Según el cabildante, aunque existen programas y respuestas institucionales, las acciones actuales no han sido suficientes para frenar problemáticas como el aumento de los casos de suicidio infantil, la violencia dentro de los hogares y los delitos sexuales contra menores de edad.
“Bogotá no puede acostumbrarse a que los niños crezcan en medio del miedo, la violencia o la indiferencia institucional. La protección de la niñez debe convertirse en una prioridad real y urgente”, manifestó Barrios.
De acuerdo con las cifras presentadas, las localidades de Ciudad Bolívar, Bosa, Kennedy, Suba y Usme concentran algunos de los indicadores más alarmantes relacionados con mortalidad infantil, intentos de suicidio, desnutrición crónica, violencia intrafamiliar y delitos sexuales.
El concejal también señaló que entre 2023 y 2025 se registraron en Bogotá 415 casos de aborto en niñas entre los 10 y 14 años, así como 2.852 procedimientos en adolescentes de 15 a 17 años. Además, indicó que del total de interrupciones voluntarias del embarazo realizadas en ese periodo, el 98,6 % correspondió a la causal de libre decisión antes de la semana 24 de gestación.
En materia de seguridad, Barrios citó cifras de la Secretaría Distrital de Seguridad, Convivencia y Justicia, según las cuales durante el primer trimestre de 2026 se reportaron 415 adolescentes y 100 menores en primera infancia víctimas de delitos sexuales en la capital. Advirtió que, de mantenerse esta tendencia, el año podría cerrar con cifras superiores a las registradas en 2025, cuando 4.490 menores de edad fueron víctimas de este tipo de delitos en Bogotá.
La violencia intrafamiliar también fue señalada como una de las principales alertas. Solo en los primeros meses de 2026 ya se contabilizan 763 niños afectados por agresiones dentro de sus propios hogares. Para el concejal, el incremento resulta preocupante si se compara con los 3.862 casos reportados en 2023 y los 7.280 registrados durante 2025.
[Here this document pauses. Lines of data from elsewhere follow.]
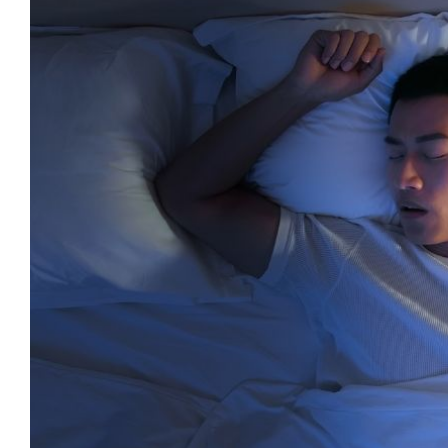
Larger
Image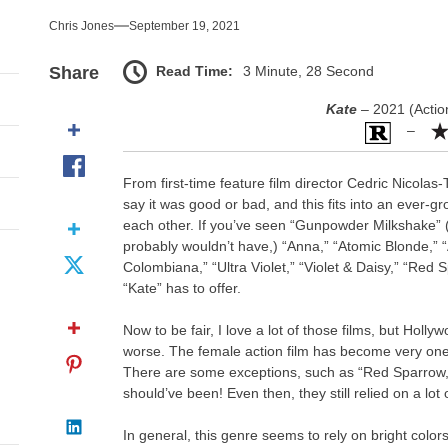
nce That Lit the Fuse
Chris Jones
September 19, 2021
nd Monsters Stay Silent Here
Read Time:
3 Minute, 28 Second
Share
l Portrait of Moral Emptiness
Kate
– 2021 (Actio
–
till Has Teeth
From first-time feature film director Cedric Nicolas-
s Excess Finds Its Shape
say it was good or bad, and this fits into an ever-gr
each other. If you’ve seen “Gunpowder Milkshake”
nce That Lit the Fuse
probably wouldn’t have,) “Anna,” “Atomic Blonde,” “
Colombiana,” “Ultra Violet,” “Violet & Daisy,” “Red 
“Kate” has to offer.
Now to be fair, I love a lot of those films, but Holl
worse. The female action film has become very one-
There are some exceptions, such as “Red Sparrow,”
should’ve been! Even then, they still relied on a lot 
In general, this genre seems to rely on bright colors,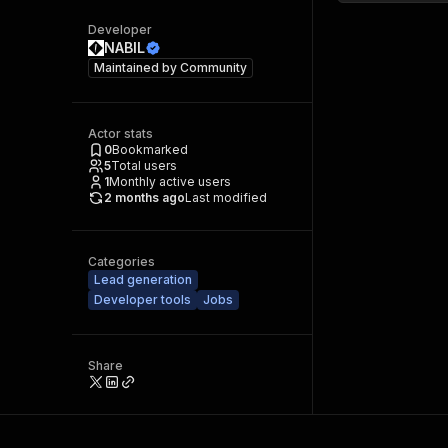
Developer
NABIL
Maintained by
Community
Actor stats
0
Bookmarked
5
Total users
1
Monthly active users
2 months ago
Last modified
Categories
Lead generation
Developer tools
Jobs
Share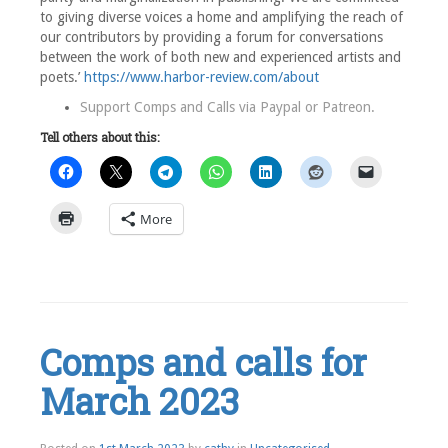
to giving diverse voices a home and amplifying the reach of
our contributors by providing a forum for conversations
between the work of both new and experienced artists and
poets.’
https://www.harbor-review.com/about
Support Comps and Calls via
Paypal
or
Patreon
.
Tell others about this:
More
Leave
a
comment
Comps and calls for
March 2023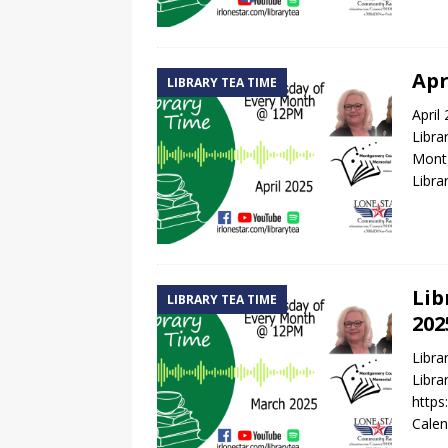
Apr
LIBRARY TEA TIME
April
Libra
Montg
Libra
Lib
LIBRARY TEA TIME
202
Libr
Libra
http
Calen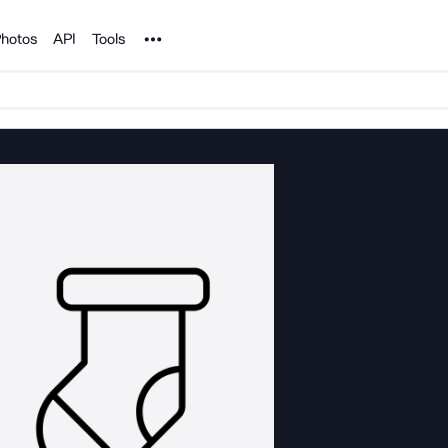
Noun Project
hotos
API
Tools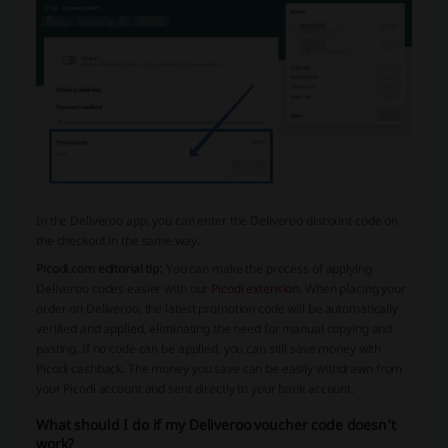
In the Deliveroo app, you can enter the Deliveroo discount code on
the checkout in the same way.
Picodi.com editorial tip:
You can make the process of applying
Deliveroo codes easier with our
Picodi extension
. When placing your
order on Deliveroo, the latest promotion code will be automatically
verified and applied, eliminating the need for manual copying and
pasting. If no code can be applied, you can still save money with
Picodi cashback. The money you save can be easily withdrawn from
your Picodi account and sent directly to your bank account.
What should I do if my Deliveroo voucher code doesn’t
work?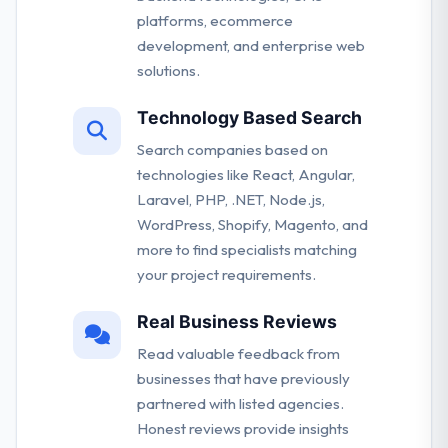
platforms, ecommerce
development, and enterprise web
solutions.
Technology Based Search
Search companies based on
technologies like React, Angular,
Laravel, PHP, .NET, Node.js,
WordPress, Shopify, Magento, and
more to find specialists matching
your project requirements.
Real Business Reviews
Read valuable feedback from
businesses that have previously
partnered with listed agencies.
Honest reviews provide insights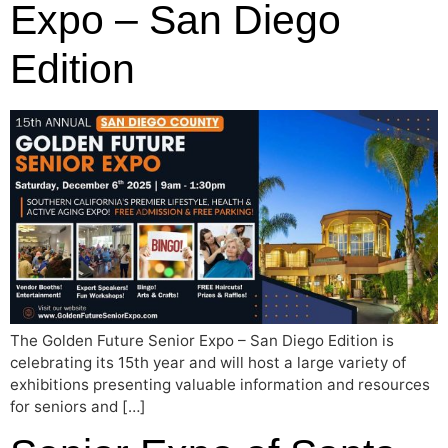
Expo – San Diego
Edition
The Golden Future Senior Expo – San Diego Edition is
celebrating its 15th year and will host a large variety of
exhibitions presenting valuable information and resources
for seniors and […]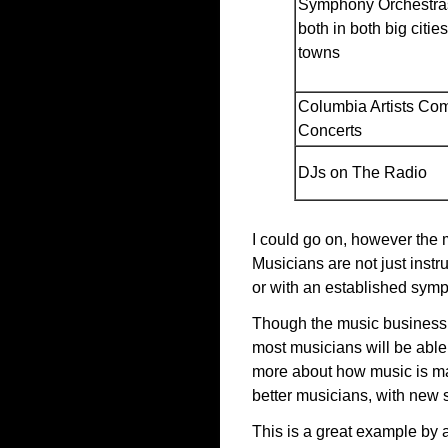
Symphony Orchestras
both in both big citie
towns
Columbia Artists Co
Concerts
DJs on The Radio
I could go on, however the 
Musicians are not just inst
or with an established symp
Though the music business is
most musicians will be able 
more about how music is ma
better musicians, with new s
This is a great example by 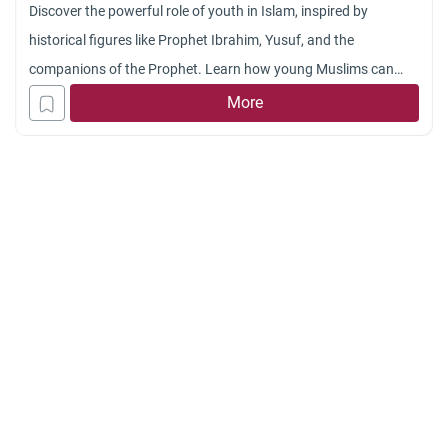
Discover the powerful role of youth in Islam, inspired by
historical figures like Prophet Ibrahim, Yusuf, and the
companions of the Prophet. Learn how young Muslims can
develop faith, leadership, and moral integrity in today’s world.
More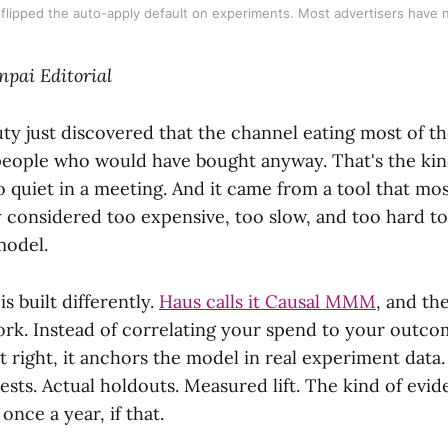
 flipped the auto-apply default on experiments. Most advertisers have n
npai Editorial
ty just discovered that the channel eating most of t
people who would have bought anyway. That's the kind
quiet in a meeting. And it came from a tool that mo
y considered too expensive, too slow, and too hard to 
model.
s built differently.
Haus calls it Causal MMM
, and the
work. Instead of correlating your spend to your outc
t right, it anchors the model in real experiment data.
ests. Actual holdouts. Measured lift. The kind of evi
once a year, if that.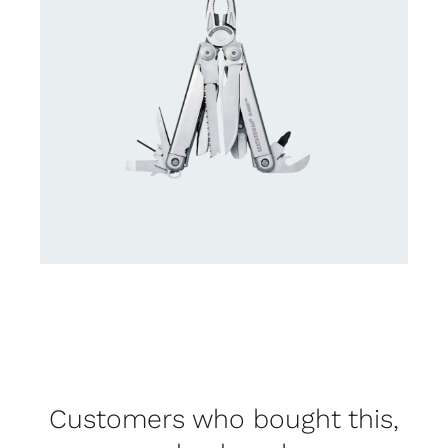
Customers who bought this,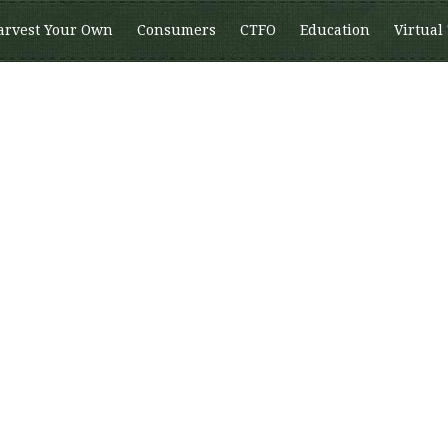
arvest Your Own
Consumers
CTFO
Education
Virtual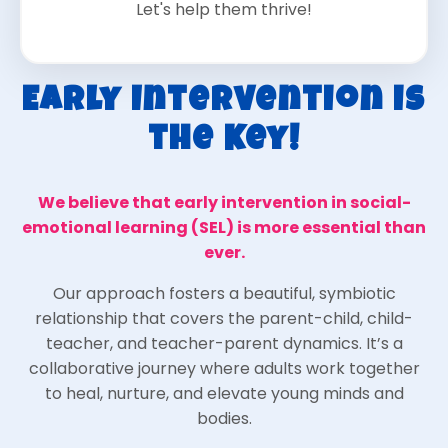
Let's help them thrive!
Early Intervention is
the Key!
We believe that early intervention in social-
emotional learning (SEL) is more essential than
ever.
Our approach fosters a beautiful, symbiotic
relationship that covers the parent-child, child-
teacher, and teacher-parent dynamics. It’s a
collaborative journey where adults work together
to heal, nurture, and elevate young minds and
bodies.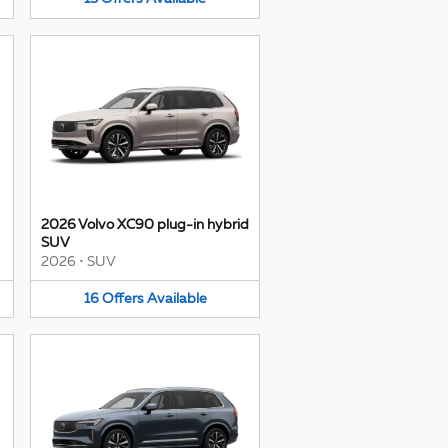
2026 Volvo XC90 plug-in hybrid
SUV
2026
•
SUV
16
Offers
Available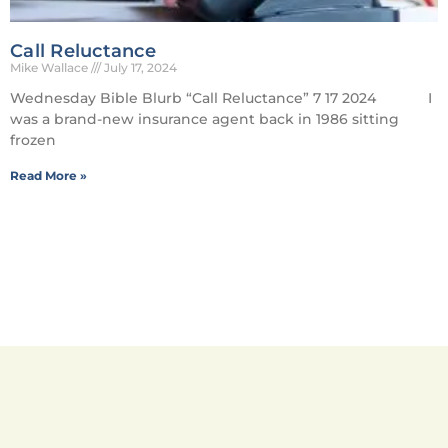
Call Reluctance
Mike Wallace
July 17, 2024
Wednesday Bible Blurb “Call Reluctance” 7 17 2024 I
was a brand-new insurance agent back in 1986 sitting
frozen
Read More »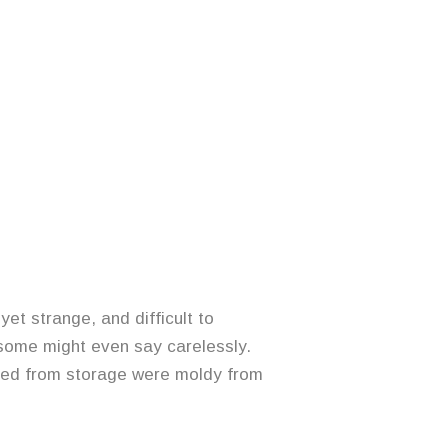
et strange, and difficult to
 some might even say carelessly.
eved from storage were moldy from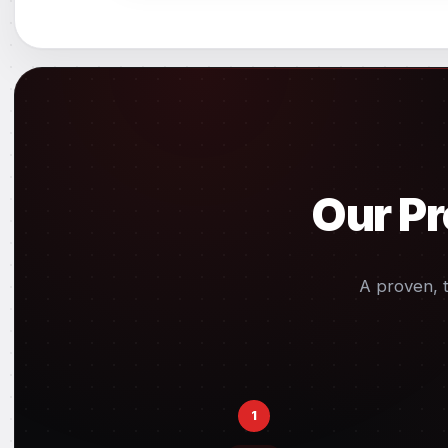
Our Pr
A proven, 
1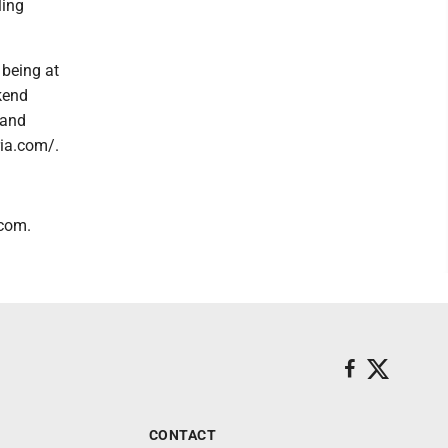
ling
 being at
kend
 and
ria.com/.
.com.
CONTACT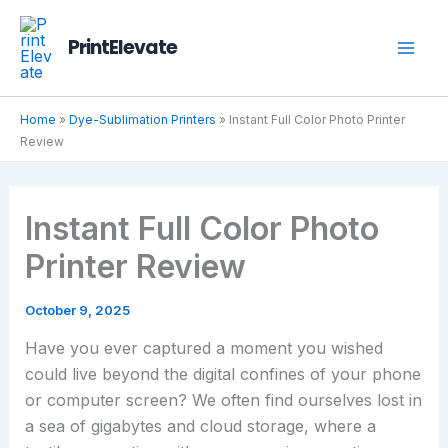
Skip
to
PrintElevate
content
Home
»
Dye-Sublimation Printers
»
Instant Full Color Photo Printer
Review
Instant Full Color Photo
Printer Review
October 9, 2025
Have you ever captured a moment you wished
could live beyond the digital confines of your phone
or computer screen? We often find ourselves lost in
a sea of gigabytes and cloud storage, where a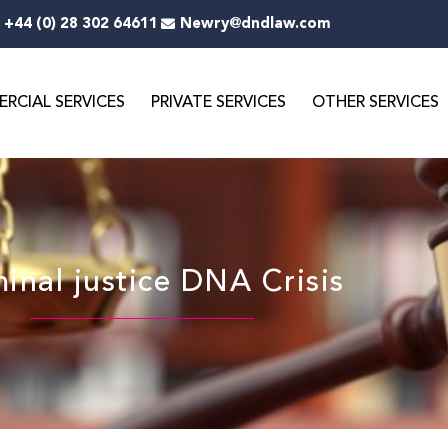
+44 (0) 28 302 64611
Newry@dndlaw.com
RCIAL SERVICES
PRIVATE SERVICES
OTHER SERVICES
inal justice DNA Crisis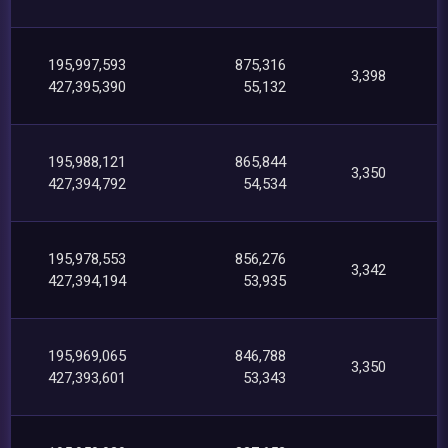
195,997,593
875,316
3,398
427,395,390
55,132
195,988,121
865,844
3,350
427,394,792
54,534
195,978,553
856,276
3,342
427,394,194
53,935
195,969,065
846,788
3,350
427,393,601
53,343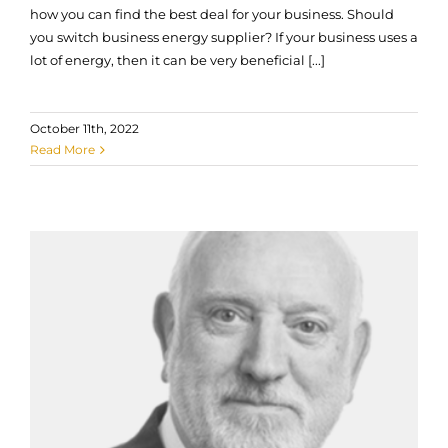
how you can find the best deal for your business. Should
you switch business energy supplier? If your business uses a
lot of energy, then it can be very beneficial [...]
October 11th, 2022
Read More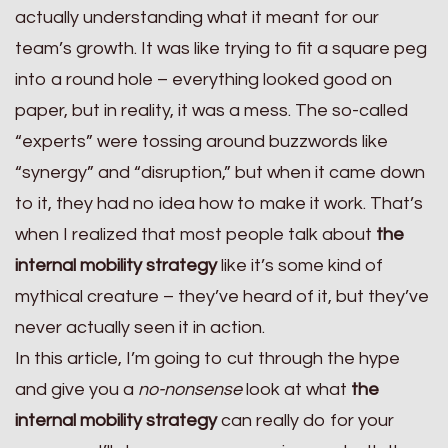
actually understanding what it meant for our
team’s growth. It was like trying to fit a square peg
into a round hole – everything looked good on
paper, but in reality, it was a mess. The so-called
“experts” were tossing around buzzwords like
“synergy” and “disruption,” but when it came down
to it, they had no idea how to make it work. That’s
when I realized that most people talk about
the
internal mobility strategy
like it’s some kind of
mythical creature – they’ve heard of it, but they’ve
never actually seen it in action.
In this article, I’m going to cut through the hype
and give you a
no-nonsense
look at what
the
internal mobility strategy
can really do for your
El panorama en los entornos escolares tampoco es favorable. Barrios advirtió sobre la presencia de estructuras delincuenciales alrededor de instituciones educativas, dedicadas al microtráfico, reclutamiento y amenazas contra estudiantes. A su juicio, el Distrito aún no cuenta con información consolidada ni con estrategias contundentes para enfrentar esta problemática.
El concejal extendió su preocupación al contexto nacional y recordó que en 2024 el reclutamiento forzado de menores por grupos armados ilegales aumentó un 64 % frente a 2023, una situación que —según afirmó— refleja la creciente vulnerabilidad de la niñez en distintas regiones del país.
Finalmente, Barrios pidió fortalecer la articulación institucional, aumentar la inversión en las zonas más afectadas y vincular a comunidades, organizaciones sociales e iglesias en las estrategias de protección infantil. También insistió en que el Distrito debe asumir una responsabilidad más directa frente a los casos de niños y adolescentes en situación de riesgo.